In June 2014, Jatt, who had reportedly risen to the rank of the Lashkar’s deputy chief in the Valley, was arrested in South Kashmir’s Kulgam district. A close associate of Abu Qasim, then the Lashkar’s senior most commander in the Valley, Jatt remained in jail for four years. During the course of his imprisonment, Lashkar steadily lost its top leadership in Kashmir to military operations. They included Qasim and Abu Dujana, another top commander, who became a popular figure in South Kashmir, acquiring a name for hiding in plain sight.

Jatt’s escape on February 6 this year was calculated to fill a leadership vacuum in the outfit, said police officials. It was a well-scripted plan, according to them. Jatt was brought to the Srinagar hospital with a group of five militants. As the two policemen accompanying the group were shot dead, Jatt managed to escape with the help of militants already waiting on the premises.

The police believe that Jatt’s killing will now disrupt the Lashkar’s operations in the Valley, at least for now. “After any killing, their network gets broken up and that will, in a way, have an impact for a time,” said Vidhi Kumar Birdi, deputy inspector general, Central Kashmir.

A popular militant

While his escape was a major embarrassment for the security apparatus in the Valley, it boosted Jatt’s personal popularity in the Valley. His round, child-like face, which often wore a smile, belied the fact that he was a well-trained militant. Videos showing Jatt giving arms training to other militant recruits or roaming casually on highways had created a storm on social media. He also made frequent appearance at militant funerals but stayed away from audio or video messages to the public, unlike Hizbul Mujahideen chief Riyaz Naikoo or Anzar Ghazwat ul-Hind chief Zakir Musa, both local militants.

Said Saqib Ahmad, a shopkeeper in South Kashmir’s Anantnag district: “Even though he was not popular like Burhan or Manan, but people knew of him as a very brave militant. Foreign militants are usually well trained than local rebels but he was more than that.” Burhan Wani was the popular Hizbul Mujahideen commander whose killing by security forces in 2016 gave rise to mass protests in the Valley. Manan Wani was the PhD scholar from Aligarh Muslim University who joined the Hizbul Mujahideen earlier this year and was killed in a gunfight in October.
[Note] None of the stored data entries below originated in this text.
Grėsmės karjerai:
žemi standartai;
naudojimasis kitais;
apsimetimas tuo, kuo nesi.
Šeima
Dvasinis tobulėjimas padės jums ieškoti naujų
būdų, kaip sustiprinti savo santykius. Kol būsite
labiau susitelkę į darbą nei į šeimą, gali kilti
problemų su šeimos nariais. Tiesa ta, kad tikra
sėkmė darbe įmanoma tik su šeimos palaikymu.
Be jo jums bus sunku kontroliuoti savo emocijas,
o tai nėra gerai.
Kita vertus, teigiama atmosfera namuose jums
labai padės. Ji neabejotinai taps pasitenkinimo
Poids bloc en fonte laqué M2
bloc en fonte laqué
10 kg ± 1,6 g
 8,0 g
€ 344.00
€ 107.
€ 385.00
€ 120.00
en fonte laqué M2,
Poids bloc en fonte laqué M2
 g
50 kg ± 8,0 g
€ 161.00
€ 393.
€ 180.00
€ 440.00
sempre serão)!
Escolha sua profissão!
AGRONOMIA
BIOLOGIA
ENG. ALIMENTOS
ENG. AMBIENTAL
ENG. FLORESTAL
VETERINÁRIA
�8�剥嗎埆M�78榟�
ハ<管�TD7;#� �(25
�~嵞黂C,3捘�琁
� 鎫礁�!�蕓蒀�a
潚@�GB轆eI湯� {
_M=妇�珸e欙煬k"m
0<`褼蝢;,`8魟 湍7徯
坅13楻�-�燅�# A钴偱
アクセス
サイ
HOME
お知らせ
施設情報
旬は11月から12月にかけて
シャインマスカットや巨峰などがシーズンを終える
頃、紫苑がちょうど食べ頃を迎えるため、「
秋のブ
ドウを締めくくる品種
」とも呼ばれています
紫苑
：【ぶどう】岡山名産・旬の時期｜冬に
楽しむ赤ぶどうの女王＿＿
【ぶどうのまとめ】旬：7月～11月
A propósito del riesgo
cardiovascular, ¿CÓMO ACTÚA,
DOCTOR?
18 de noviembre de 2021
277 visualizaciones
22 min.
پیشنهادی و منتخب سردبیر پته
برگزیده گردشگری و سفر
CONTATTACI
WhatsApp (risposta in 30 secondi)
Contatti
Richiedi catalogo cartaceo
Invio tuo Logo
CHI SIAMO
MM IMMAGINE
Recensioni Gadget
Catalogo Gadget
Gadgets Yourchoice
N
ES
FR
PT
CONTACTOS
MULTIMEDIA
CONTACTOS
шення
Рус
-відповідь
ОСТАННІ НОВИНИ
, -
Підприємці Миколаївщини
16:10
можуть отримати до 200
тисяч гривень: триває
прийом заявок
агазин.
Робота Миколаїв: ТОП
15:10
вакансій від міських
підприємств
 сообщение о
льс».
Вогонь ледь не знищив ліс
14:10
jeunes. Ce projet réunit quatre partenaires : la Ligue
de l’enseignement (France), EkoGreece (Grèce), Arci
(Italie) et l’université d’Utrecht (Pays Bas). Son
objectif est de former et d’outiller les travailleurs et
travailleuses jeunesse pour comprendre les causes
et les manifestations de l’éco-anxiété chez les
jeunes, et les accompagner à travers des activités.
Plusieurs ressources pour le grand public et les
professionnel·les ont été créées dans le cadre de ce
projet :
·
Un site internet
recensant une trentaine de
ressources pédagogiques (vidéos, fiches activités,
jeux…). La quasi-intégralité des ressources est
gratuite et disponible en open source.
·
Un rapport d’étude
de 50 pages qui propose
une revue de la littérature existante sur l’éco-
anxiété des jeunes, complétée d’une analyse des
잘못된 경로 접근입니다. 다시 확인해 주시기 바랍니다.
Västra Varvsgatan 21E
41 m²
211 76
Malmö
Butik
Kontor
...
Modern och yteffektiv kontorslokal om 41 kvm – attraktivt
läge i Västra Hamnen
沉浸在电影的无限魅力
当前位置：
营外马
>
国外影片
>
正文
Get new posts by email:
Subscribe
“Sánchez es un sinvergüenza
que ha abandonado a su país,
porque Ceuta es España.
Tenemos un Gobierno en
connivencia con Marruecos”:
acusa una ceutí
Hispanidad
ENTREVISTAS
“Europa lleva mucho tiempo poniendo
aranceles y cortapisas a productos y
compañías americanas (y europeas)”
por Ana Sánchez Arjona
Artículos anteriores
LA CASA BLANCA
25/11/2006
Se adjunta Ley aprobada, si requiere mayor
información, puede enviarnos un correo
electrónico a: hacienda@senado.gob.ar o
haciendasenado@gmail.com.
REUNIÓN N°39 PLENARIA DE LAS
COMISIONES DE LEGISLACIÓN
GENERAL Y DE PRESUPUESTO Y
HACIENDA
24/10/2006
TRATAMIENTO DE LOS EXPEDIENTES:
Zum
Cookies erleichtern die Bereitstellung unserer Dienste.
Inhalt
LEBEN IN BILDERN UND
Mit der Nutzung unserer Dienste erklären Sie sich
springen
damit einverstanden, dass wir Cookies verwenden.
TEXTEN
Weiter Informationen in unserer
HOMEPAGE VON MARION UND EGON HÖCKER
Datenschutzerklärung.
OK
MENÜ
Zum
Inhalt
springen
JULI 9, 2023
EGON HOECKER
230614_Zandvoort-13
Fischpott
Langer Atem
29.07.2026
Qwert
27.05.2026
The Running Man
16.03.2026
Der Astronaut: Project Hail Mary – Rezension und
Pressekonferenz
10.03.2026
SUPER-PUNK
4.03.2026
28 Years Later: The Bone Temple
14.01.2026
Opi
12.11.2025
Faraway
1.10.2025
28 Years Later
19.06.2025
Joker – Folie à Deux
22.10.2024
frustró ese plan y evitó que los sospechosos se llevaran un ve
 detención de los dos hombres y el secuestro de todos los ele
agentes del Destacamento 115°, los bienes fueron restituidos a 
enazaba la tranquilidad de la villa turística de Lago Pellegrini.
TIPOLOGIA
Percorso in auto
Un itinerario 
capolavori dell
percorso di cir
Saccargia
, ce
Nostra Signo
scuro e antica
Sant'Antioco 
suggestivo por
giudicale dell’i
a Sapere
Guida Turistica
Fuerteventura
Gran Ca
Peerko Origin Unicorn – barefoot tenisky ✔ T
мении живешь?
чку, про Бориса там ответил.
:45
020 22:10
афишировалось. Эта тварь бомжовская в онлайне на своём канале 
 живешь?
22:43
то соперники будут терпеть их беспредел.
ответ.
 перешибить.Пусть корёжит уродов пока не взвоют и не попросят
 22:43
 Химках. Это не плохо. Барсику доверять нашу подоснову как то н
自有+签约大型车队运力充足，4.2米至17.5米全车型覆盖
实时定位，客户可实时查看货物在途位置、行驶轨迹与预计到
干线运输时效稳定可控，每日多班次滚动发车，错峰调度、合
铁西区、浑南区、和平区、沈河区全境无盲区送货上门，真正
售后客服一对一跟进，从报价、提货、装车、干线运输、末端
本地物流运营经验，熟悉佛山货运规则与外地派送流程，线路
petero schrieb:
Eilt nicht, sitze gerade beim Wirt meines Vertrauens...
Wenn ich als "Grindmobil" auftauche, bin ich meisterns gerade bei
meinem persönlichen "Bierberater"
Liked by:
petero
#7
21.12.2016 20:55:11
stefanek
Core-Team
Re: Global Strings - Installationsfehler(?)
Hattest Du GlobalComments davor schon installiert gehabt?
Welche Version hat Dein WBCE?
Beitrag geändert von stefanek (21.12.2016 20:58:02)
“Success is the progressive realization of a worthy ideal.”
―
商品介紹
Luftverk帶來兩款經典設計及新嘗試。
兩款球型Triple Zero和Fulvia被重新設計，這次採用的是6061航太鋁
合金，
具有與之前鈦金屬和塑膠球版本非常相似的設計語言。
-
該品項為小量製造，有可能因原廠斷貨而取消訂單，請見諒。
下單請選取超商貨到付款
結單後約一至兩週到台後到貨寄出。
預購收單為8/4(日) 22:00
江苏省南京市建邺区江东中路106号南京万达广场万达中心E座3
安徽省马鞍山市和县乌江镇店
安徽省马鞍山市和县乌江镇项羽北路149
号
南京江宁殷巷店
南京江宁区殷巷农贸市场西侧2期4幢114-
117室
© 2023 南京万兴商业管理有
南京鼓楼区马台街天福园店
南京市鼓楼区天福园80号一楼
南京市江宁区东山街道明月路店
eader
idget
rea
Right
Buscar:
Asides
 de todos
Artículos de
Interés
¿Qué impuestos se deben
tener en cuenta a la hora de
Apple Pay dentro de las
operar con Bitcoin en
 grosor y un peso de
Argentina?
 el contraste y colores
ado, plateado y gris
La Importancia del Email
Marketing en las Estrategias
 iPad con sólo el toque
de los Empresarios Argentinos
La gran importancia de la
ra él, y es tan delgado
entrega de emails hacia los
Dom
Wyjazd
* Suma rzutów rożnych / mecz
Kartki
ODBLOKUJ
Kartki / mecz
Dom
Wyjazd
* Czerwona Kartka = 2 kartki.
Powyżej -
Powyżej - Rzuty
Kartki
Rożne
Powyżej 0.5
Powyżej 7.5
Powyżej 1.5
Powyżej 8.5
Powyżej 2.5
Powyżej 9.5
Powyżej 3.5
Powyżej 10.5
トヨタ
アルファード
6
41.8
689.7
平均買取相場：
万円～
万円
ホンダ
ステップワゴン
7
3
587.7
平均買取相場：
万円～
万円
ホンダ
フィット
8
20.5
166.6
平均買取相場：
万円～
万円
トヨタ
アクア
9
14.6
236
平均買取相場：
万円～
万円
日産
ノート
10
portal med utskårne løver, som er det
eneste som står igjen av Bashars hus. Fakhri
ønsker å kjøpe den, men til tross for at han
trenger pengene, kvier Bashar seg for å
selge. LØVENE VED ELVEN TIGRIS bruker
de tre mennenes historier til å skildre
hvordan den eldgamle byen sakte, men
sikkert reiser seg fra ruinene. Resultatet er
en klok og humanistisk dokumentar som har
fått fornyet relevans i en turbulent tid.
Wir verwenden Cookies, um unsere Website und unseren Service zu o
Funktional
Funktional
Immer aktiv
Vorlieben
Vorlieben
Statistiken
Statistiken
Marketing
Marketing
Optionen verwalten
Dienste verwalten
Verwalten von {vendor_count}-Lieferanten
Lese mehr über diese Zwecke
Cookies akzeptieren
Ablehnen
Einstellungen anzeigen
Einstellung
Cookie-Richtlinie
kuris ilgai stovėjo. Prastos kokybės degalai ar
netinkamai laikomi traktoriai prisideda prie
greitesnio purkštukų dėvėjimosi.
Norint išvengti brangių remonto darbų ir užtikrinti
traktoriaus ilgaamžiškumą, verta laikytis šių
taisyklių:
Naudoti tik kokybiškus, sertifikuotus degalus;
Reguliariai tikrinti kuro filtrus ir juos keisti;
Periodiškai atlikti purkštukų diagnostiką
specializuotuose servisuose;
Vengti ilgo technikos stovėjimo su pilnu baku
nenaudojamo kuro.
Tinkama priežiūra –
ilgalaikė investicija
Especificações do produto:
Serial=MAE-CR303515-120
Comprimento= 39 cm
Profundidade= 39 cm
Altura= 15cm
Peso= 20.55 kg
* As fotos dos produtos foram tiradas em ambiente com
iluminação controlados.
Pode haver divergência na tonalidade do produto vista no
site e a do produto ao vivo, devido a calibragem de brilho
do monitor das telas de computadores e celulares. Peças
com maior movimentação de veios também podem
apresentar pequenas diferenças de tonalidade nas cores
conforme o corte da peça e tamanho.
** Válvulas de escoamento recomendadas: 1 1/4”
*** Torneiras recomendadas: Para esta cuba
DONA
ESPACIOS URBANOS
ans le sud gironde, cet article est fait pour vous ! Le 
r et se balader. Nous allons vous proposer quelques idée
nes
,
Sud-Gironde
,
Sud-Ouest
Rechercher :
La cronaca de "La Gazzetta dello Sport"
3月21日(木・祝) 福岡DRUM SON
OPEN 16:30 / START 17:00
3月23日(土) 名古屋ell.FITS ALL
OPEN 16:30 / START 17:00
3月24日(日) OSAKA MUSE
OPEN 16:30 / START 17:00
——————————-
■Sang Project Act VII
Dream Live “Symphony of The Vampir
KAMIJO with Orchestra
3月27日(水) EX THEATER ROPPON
But this very “bravado” and the “ease” with which Jatt escaped security cordons gave rise to whispers in Kashmir, where suspicions are quick to form. “When he was continuously giving slip to forces, many believed that may he’s their [security forces’] guy only,” Saqib Ahmad added.

Still, protests broke out in parts of Kashmir after his death and the state police said it would write to the Union home ministry to inform the Pakistani government to take his remains. It is possible the police are prompted by law and order concerns. In 2015, thousands had flocked to Qasim’s funeral, after which the police had stoped handing over the bodies of foreign militants to local residents in Kashmir. Since 2015, all foreign militants have been buried in Uri’s Boniyar area, near Line of Control in North Kashmir.

Jatt’s killing caps a bloody month, which has left around 30 militants dead, police records show. On November 23, security forces killed six militants in a pre-dawn operation in Anantnag’s Bijbehara town. One of the slain militants was Azad Ahmad Malik, alias Dada. He was also one of the three accused in the killing of Shujaat Bukhari and believed to be one of Jatt’s close associates.